La vittima della Thyssen
In quei giorni Vannoni è di casa in Regione. Si scontra però con il parere negativo della Artesio: «Veniva proposto un contributo a un soggetto privato, senza validazione scientifica e una possibilità di scelta tra soggetti diversi». L’assessore alla Sanità dà un’occhiata al comitato scientifico della presunta Onlus di Vannoni e vede il nome di Antonio Amoroso, coordinatore regionale dei trapianti. «Gli rappresentai l’inopportunità di essere entrato in una associazione privata mentre ricopriva un ruolo istituzionale pubblico». Amoroso si dimette.

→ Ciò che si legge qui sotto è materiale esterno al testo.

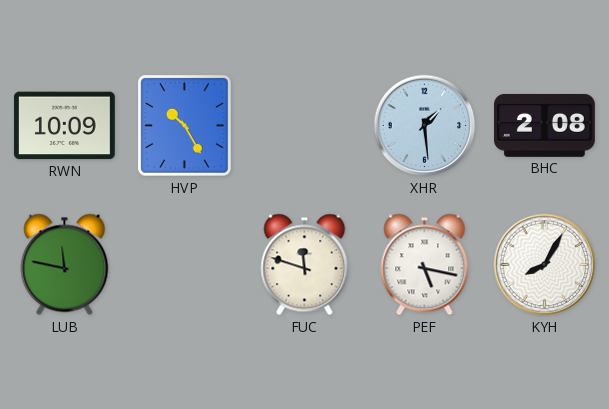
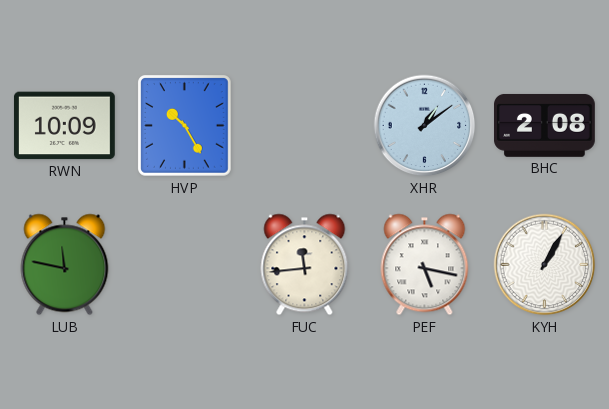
XHR: 1:29 -> 1:09
FUC: 11:48 -> 11:44
KYH: 8:05 -> 1:05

Sembra finita. Ma il 26 novembre 2007 un decreto urgente «aggira» quello precedente e distoglie i 500.000 euro dalla Sanità per destinarli alla Ricerca. Dice Bairati: «Condivido che la delibera possa far pensare a un’attribuzione diretta a favore di Vannoni». In quella seduta, secondo la testimonianza della funzionaria che l’ha verbalizzata, sia lui che Mercedes Bresso «danno credibilità agli studi dei ricercatori soci del Vannoni». Nel dicembre del 2007 brucia la linea 5 della ThyssenKrupp. Muoiono sei operai. L’unico superstite è Giuseppe De Masi. La sua agonia durerà un mese. Il dottor Maurizio Stella, direttore dei Grandi Ustionati del Cto di Torino, riceve una richiesta dall’allora governatrice. «Fu lei ad accennarci al “professor” Vannoni, in perfetta buona fede. Il giorno dopo mi chiamò quella persona e si offrì di guarire il nostro paziente». Il parere contrario arriva dal direttore del Centro trapianti regionale, il professor Amoroso, che da poco, su pressante invito della Artesio, ha lasciato la futura associazione Stamina.